Friday, March 9, 2012

Why case-insensitive filesystems need to go away

It happens all the time. Someone using a Mac for the first time, but who is used to Linux or other Unix systems comes across a problem caused by the mix of case-sensitive and case-insensitive filesystem handling. It also happens in reverse. So, the obvious line-up is the people who are most comfortable with MacOS defend case insensitivity and those most familiar with traditional Unix and Unix-like systems defend case sensitivity.

The reality is that case sensitivity is the only sane option, but it has nothing to do with tradition or Unix history. It has to do with the idea of upper and lower case and what they mean.

In the modern day, most systems support not just the Western (specifically American) subset of characters called ASCII in filesystems, but very nearly every character that is in use around the world. These expanded character sets exist within a framework called Unicode, and in the Unicode world it's rather a lot more complex. For example, on my Mac, I just created a file with the name, "一". This is the Japanese and Chinese character for the word, "one". In fact, it can be used interchangeably with the numeral "1". So why is it that, on my Mac I can create a file named "一" and another file in the same directory named "1"?

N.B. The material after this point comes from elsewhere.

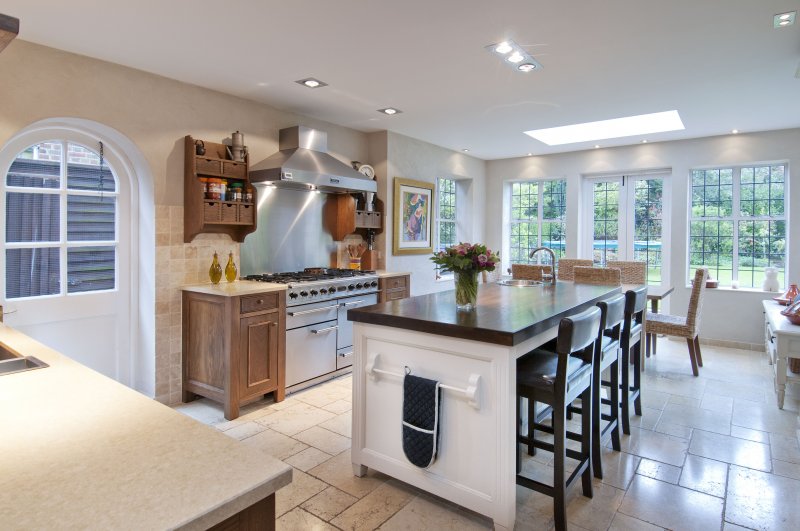 Locate an element on the screen. The width and height of the screenshot is (800, 531). tile is located at coordinates (657, 488).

Oh, but that's just the start.

There's full-width versions of all of the ASCII characters like "D" which is the full-width "D". On a Mac, you can create a file whose name is "D" and another whose name is "D" in the same directory. Not only are these the same conceptual letter, but they look almsot exactly the same in a directory listing. So why? Because the Apple filesystem people rightly determined that trying to fold every variation of every "glyph" onto every other variant of that same glyph was not only prohibitively complicated, but guaranteed to be wrong in many circumstances (in some cases, for example, 一 doesn't mean the same thing as 1 and you could reasonably use 1 as a way to resolve ambiguity). The "wrong" behavior of mapping upper- and lower-case attributes to each other is no less wrong, but it was Apple tradition, and breaking with it would have created problems for Apple users, so they kept it, but they weren't foolish enough to try to expand it to every one of the possible glyph-folding permutations.

So, the next time something breaks because a user checked a file in from a Linux system with a name that conflicted with an existing, but upcased filename, before you blame that user or the Linux filesystem semantics, consider that the OS you're using is preserving part of a historical glitch that should never have been perpetuated in the first place.

For a more complete treatment of the complexities of case-folding, let me direct you to the Wikipedia "Letter case" article which contains a section on Unicode case folding. And which further points out the complexities of certain edge cases:

  • The German letter ß exists only in lowercase (but see Capital ß), and is capitalized as "SS".
  • The Greek letter Σ has two different lowercase forms: "ς" in word-final position and "σ" elsewhere.
  • The Cyrillic letter Ӏ usually has only a capital form, which is also used in lowercase text.
  • Unlike most Latin-script languages that use uppercase "I" and lowercase "i", Turkish has dotted and dotless I independent of case.

I wasn't even aware of a couple of these. I can't imagine how you would try to handle the German case. That's just ugly.